Nigeria And The Dilemma Of Hope, By Nixon Uzoma

Anyone who has ever walked through life, on a path littered with pathos and thorns, truly knows that hope is a beautiful thing.

Hope is the one thing that makes you hum a song still, even when your tongues are parched and your chords are singed by the surrounding misery. When your breath seems gone, but a desire refuses to die.

It is that imaginary oasis that thrives in the mind of a man trapped in the desert of existence. It is the lone green herb, in a forest of dry leaves. A piece of spring ensconced in a bizarre winter and a flicker of light in the belly of darkness.

Hope is the thing that makes you crawl forward still, though your limbs are gone. It is the yearning of a dry dying plant for a scent of rain, that makes its roots refuse to rot in spite of a dire draught. It is the secret voice that the ear hears, which makes it the last human organ to die.

Hope is therefore the most crucial drug that keeps a life, alive.

In the last decades, Nigeria has become a land littered with thorns and so much troubles, that the word ‘wahala’ has been added to its national lexicon. It’s become difficult to be a Nigerian whether living at home or abroad, without being on a daily dose of this drug called hope, to keep your sanity.

From the pillaging of the national common wealth by inept corrupt politicians, to gross insecurity, kidnappings and wanton destruction of human lives by terrorists and security services alike. Massive food shortages, astronomical inflation, violent outbursts of secessionist tendencies, high unemployment rates are amongst an endless litany of avoidable woes.

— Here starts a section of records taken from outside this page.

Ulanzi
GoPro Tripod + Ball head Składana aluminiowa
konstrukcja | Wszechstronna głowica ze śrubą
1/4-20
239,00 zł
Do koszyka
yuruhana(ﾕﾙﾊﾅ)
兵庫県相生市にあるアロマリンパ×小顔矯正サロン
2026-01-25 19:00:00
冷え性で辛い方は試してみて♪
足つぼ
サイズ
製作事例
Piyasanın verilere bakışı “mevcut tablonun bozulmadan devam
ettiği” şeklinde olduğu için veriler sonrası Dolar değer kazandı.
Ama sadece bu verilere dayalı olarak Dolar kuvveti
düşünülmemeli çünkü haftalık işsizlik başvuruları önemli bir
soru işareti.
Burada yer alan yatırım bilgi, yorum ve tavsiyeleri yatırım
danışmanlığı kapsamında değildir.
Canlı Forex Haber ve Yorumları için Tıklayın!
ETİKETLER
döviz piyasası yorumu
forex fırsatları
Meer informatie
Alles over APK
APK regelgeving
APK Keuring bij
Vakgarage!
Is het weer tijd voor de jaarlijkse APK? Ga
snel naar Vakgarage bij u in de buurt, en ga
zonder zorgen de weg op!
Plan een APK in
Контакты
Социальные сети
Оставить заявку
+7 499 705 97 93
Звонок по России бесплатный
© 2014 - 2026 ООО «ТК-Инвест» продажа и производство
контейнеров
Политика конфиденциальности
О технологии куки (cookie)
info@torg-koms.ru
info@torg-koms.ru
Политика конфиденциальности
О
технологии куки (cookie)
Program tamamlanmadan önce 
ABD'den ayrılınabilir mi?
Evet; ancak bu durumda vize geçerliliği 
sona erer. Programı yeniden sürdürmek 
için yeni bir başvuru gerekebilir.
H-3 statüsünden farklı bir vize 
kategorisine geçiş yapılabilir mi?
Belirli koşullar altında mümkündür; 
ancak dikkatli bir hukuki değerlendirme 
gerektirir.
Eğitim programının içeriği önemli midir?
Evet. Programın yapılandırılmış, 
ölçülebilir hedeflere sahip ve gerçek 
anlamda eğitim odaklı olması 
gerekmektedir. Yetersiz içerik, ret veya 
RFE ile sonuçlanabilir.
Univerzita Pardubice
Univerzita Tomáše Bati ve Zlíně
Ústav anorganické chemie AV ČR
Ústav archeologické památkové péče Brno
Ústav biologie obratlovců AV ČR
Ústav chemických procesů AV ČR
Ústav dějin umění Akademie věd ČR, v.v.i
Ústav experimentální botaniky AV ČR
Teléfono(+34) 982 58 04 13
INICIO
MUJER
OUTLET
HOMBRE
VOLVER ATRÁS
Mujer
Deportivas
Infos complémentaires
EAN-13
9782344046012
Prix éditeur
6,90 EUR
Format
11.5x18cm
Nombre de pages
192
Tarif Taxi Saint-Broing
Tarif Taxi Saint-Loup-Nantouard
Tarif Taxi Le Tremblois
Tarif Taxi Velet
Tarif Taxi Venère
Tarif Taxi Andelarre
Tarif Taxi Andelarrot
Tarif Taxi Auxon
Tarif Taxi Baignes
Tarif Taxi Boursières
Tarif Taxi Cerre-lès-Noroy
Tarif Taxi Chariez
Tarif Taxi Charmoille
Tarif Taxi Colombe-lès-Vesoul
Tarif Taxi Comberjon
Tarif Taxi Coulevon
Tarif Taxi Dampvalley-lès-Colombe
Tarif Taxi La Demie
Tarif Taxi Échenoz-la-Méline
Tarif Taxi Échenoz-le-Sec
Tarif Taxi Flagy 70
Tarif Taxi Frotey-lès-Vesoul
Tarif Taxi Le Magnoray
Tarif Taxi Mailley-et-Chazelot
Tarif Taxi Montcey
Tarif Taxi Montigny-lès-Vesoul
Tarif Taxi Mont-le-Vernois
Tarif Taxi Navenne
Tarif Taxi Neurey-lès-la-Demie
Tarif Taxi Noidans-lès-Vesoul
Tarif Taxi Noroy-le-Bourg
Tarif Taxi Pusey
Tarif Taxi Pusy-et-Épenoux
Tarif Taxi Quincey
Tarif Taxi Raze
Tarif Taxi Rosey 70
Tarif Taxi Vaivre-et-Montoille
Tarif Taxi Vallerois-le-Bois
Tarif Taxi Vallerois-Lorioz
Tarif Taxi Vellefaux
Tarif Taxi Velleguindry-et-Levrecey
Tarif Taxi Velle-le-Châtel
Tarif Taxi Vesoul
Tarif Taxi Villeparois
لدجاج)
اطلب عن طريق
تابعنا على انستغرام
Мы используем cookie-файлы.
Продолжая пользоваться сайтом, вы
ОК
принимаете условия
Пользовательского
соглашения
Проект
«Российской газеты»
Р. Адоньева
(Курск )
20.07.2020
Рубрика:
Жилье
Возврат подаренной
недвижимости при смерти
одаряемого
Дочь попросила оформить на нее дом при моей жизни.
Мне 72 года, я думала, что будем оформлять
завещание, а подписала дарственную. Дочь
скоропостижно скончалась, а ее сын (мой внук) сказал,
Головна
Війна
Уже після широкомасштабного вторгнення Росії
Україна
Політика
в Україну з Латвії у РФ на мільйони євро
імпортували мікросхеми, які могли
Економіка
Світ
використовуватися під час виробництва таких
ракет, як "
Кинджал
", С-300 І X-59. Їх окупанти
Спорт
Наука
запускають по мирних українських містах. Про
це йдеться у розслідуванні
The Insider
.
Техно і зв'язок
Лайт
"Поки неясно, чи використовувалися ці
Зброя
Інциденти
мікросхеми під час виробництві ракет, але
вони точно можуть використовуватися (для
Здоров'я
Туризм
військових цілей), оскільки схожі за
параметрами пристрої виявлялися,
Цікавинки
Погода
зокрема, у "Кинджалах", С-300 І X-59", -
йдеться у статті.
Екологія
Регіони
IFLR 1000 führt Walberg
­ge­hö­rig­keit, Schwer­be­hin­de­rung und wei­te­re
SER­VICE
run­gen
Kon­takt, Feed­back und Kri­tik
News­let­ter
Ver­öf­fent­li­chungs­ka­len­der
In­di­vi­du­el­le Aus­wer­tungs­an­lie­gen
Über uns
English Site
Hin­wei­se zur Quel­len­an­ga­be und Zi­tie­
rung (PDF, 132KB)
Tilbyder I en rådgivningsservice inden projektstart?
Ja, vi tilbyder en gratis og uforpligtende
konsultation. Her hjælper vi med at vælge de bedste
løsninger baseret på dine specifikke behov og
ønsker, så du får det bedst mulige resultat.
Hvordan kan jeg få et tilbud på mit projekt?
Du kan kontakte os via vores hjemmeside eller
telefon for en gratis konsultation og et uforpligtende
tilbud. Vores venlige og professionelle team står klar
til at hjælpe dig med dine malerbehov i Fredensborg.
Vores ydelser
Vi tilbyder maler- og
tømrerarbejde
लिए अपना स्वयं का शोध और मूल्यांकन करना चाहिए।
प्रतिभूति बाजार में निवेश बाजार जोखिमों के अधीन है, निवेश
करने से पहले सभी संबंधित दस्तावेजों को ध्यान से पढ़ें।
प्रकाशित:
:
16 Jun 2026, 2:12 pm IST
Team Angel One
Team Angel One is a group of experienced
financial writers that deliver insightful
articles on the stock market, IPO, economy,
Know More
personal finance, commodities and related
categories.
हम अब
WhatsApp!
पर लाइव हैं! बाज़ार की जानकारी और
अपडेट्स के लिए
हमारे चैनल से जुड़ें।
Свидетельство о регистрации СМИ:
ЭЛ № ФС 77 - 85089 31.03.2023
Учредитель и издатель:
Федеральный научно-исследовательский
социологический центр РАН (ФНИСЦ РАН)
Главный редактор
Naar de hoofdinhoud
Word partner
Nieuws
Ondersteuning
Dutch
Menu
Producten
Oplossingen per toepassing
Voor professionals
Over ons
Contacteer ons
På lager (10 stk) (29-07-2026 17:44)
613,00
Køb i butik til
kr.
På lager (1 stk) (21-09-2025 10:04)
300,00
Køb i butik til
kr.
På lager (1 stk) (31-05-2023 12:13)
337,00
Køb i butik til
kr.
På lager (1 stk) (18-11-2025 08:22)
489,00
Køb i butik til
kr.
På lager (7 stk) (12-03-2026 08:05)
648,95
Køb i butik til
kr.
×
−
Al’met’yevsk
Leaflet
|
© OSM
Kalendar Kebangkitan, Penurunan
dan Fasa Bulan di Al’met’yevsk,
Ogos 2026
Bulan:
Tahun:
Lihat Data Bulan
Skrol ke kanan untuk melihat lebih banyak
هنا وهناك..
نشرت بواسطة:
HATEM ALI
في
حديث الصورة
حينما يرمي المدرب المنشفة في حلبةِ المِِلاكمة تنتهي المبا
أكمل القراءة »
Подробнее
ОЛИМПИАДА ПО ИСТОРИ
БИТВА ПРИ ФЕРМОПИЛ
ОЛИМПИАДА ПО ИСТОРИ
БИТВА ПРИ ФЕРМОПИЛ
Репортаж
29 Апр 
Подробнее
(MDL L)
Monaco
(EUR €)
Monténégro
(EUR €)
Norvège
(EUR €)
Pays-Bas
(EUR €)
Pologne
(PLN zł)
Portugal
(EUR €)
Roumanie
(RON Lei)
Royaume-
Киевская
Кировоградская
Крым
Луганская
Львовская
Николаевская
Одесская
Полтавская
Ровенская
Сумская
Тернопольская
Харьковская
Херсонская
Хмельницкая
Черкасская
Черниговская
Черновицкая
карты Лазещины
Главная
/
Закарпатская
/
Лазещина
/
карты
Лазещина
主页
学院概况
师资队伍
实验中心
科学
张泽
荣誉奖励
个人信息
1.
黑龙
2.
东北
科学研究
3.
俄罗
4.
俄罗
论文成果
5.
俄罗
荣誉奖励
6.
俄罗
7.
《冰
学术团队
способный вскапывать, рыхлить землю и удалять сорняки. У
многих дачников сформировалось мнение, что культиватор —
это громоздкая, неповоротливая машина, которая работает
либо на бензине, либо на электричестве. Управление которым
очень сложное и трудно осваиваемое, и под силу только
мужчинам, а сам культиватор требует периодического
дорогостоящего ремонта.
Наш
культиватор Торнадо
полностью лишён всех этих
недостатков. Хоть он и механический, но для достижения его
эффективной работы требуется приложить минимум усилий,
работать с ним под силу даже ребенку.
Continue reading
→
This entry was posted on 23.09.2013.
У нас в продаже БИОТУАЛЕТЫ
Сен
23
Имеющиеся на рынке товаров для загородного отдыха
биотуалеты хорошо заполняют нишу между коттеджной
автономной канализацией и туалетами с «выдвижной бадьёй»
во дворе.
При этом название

Yet hope had always come to the rescue. The common mantra that “ i go better” tomorrow seemed to suffice. And so in the year 2023, over two hundred and fifty million lives hung their final hopes on the power of the Permanent Voters Card(PVC) in order to vote out their woes and vote in their dreams based on the candidates of their choice.
At the end of the democratic process, it turned out that the prophet was right again, where he said
“Can the Ethiopian(Nigerian) change his skin, or the leopard his spots? then may ye also do good, that are accustomed to do evil.” (Jeremiah 13:23 KJV).

The last hope of many for a civilized process were quashed by the men and machines in charge of midwifing the dreams of a people into reality. It was no surprise therefore that shortly after the ‘results’ announced by INEC, a young man reportedly committed suicide in Nassarawa and another in Jos because life without hope was not worth living.

This election was their last hope to live in a better country. Countless other Nigerians have taken to shredding their national passports on live videos as a testament of their lack of hope in the motherland. A growing fury is seething across the land waiting to explode like a latent magma, because indeed, “Hope deferred, makes the heart sick, but when the desire cometh, it is a tree of life”. (Proverbs 13:12 KJV)

The irony of hope is that while it has the power to make a man sacrifice everything and endure anything; It also has the power to turn a prince into a beast, and an angel into a demon, once it’s taken away. A man estranged from his hopes and denied of any sane method of reaching his dreams, is nothing but a mobile body of infinite tragedies waiting to happen. And more tragic is the fate of the land where such a people abide.

  • Nixon Uzoma, born Sept 12, 1969 to Nigerian parents, is a dual Dutch and Nigerian citizen currently residing in the Dutch Caribbean island of Curaçao. A 1992 graduate of Philosophy of the University of Nigeria, Nsukka, Uzoma is a social commentator, Motivational Speaker and President of Onix Incorporated, and Onix Curacao B.V. based in the Netherlands Antilles.